-------- Entries supplied

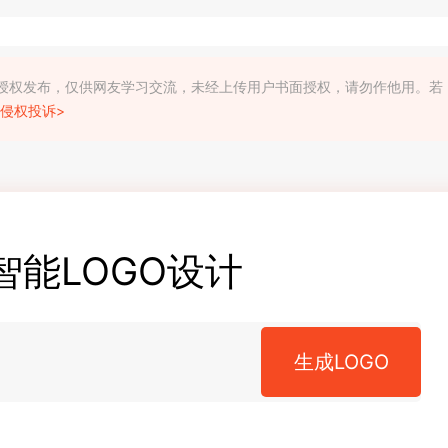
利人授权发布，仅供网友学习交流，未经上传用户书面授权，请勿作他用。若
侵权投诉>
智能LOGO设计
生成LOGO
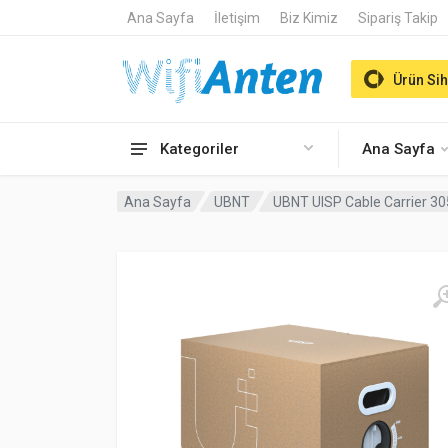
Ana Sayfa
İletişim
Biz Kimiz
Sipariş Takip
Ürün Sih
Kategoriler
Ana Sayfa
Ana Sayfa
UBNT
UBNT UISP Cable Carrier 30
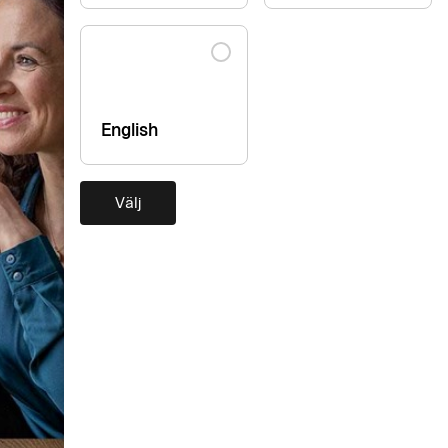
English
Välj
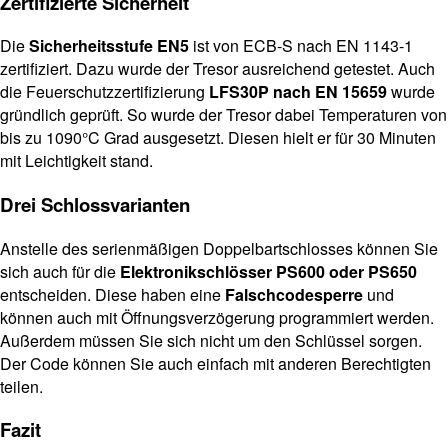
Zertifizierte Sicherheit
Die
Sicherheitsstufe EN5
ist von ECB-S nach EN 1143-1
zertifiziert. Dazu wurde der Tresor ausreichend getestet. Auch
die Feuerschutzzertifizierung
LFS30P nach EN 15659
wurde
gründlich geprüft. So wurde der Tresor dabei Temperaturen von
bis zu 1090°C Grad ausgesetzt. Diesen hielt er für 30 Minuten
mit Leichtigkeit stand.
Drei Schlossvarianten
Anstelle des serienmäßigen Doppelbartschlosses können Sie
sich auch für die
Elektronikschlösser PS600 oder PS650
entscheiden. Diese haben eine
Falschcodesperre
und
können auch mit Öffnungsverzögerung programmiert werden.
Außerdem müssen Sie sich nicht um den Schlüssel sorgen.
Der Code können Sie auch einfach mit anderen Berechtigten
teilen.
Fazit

----------------
-------- Entries supplied

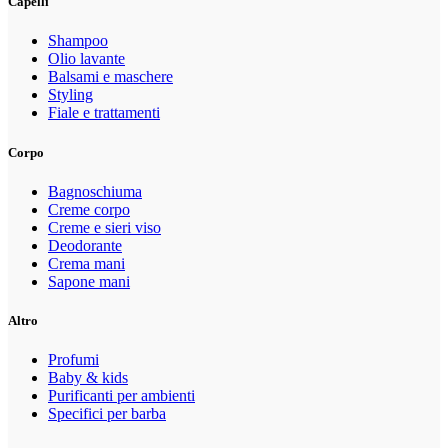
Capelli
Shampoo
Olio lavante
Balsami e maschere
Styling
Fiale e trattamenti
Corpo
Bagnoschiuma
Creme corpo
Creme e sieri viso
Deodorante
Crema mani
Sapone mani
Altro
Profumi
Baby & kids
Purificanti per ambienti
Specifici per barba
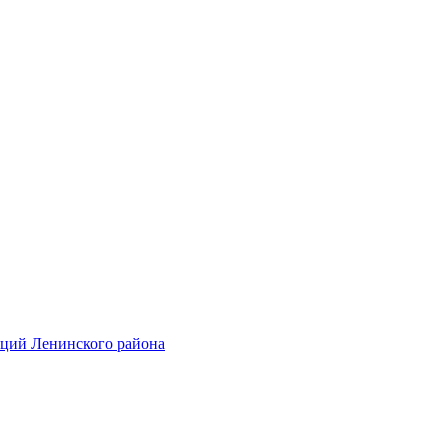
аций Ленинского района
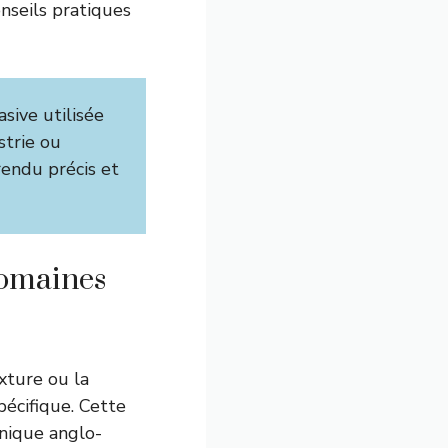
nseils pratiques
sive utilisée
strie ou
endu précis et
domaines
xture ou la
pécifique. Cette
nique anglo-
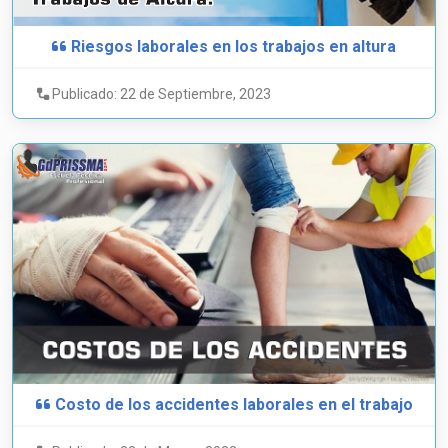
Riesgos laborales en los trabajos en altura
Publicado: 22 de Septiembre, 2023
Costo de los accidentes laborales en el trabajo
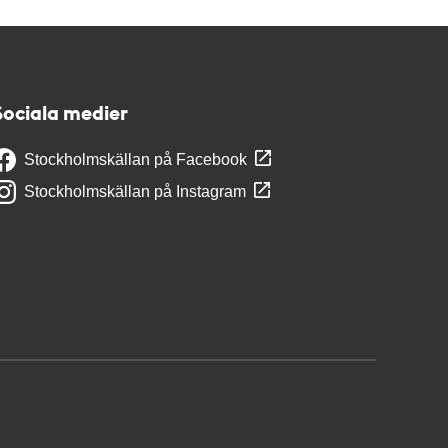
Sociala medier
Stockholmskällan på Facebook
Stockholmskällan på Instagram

----------------

▶ [What you need to do]: If a line of the data above holds the string "nach", count it, then give only the final number.

▶ [Exercise solution]: 2